Oppressive aspects of math education
Most students are not comfortable with mathematics so by default mathematics education is oppressive for most students. I see it in the faces of students during my placement where one or two students clearly enjoy math and the rest are cringing on the inside.
I was one of the students who enjoyed math and the reason I enjoyed it is that I was good at it and the way it is taught fits the way I learn, my intelligence (from Gardner’s Multiple Intelligences theory). For others who are not like me (most!), it is an ordeal to be taught and expect to learn the “traditional” way. I remember the kids in my class who did not know the answer to the teacher’s question were considered “dumb” by the whole class even if the rest of the class didn’t know the answer anyway! The oppressive nature of the math curriculum is changing, and for the better. Teachers are encouraged to cater to multiple intelligences through guided math that involves different types of math instruction such as games or individual learning. This goes a long way toward addressing the stress and oppression in mathematics education.
Inuit mathematics as a challenge to other mathematical cultures (including Eurocentric views)
The main ideas that the subject of mathematics deals with are counting, localization, measuring, design, games and explanation. This is the purpose of mathematics in any culture and therefore a part of mathematics education for the young. There are at least three ways that Inuit mathematics differ from other mathematical cultures:
- The number system functions on a base of 20, making 20 the basic number just like multiples of 10 are a base in Eurocentric math. This number system is based on the total number of fingers and toes a person has and is culturally significant in Inuit culture. Teaching of counting is thus a challenge if one thinks in the Inuit way and is trying to learn a different number system.

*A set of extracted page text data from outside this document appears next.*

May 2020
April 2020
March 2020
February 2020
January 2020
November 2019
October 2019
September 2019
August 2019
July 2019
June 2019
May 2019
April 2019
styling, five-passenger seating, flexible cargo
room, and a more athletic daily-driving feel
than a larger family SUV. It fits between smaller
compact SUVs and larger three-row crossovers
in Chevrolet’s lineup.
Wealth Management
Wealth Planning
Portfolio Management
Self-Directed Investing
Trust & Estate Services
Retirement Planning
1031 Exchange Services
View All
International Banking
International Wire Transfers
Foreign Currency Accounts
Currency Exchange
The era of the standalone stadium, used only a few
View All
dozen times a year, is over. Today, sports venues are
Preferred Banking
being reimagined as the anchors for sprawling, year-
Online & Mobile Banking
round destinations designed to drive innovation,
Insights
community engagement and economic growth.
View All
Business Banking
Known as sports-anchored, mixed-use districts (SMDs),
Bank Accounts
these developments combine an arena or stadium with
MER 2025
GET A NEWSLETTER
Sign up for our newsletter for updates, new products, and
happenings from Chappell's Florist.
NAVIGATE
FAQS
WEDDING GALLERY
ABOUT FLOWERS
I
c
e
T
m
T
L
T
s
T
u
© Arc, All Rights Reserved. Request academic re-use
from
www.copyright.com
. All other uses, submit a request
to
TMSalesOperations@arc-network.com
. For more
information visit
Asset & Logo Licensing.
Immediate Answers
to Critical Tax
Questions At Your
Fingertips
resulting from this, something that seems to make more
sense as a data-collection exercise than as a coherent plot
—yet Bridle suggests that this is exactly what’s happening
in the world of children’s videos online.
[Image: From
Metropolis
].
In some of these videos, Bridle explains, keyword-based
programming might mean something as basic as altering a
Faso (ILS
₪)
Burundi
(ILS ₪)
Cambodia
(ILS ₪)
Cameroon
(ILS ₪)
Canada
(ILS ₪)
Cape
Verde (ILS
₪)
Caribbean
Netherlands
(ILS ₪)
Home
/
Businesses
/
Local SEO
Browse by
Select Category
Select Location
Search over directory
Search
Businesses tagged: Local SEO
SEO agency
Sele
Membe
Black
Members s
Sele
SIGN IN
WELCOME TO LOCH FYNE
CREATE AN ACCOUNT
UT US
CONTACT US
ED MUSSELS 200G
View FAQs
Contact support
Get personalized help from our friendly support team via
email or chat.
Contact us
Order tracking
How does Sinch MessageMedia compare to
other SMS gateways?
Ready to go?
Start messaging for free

- The sense of space is different in Inuit culture. In Eurocentric views, objects are located somewhere on a map or grid and we can describe to others where a place is based on that. In the Inuit culture, based on the environment where the culture developed i.e. in the ice-covered north with very few landmarks, the description of place may include references to seasons, animals, snow banks or wind direction. In other words, a location is not just a location, and is put into detailed context by the Inuit.
- In measuring, whether it is length or time, the Inuit have a differing view. For example, the months are not based on lunar or solar phases, but refer to happenings in nature such as “the coldest month” or “where the caribou’s antlers lose their velvet”. The months are not a specified length of time, but last until the action is completed.
Inuit mathematical ideas differ greatly from the Eurocentric mathematical system they learn in school and also how they learn it. For example, the traditional way Inuit knowledge is taught to the young is through an elder and many times through riddles. This is in conflict with the “paper and pencil” approach of Eurocentric mathematics. Ongoing research is important in bridging the gap and finding ways to effectively teach mathematics to Inuit students.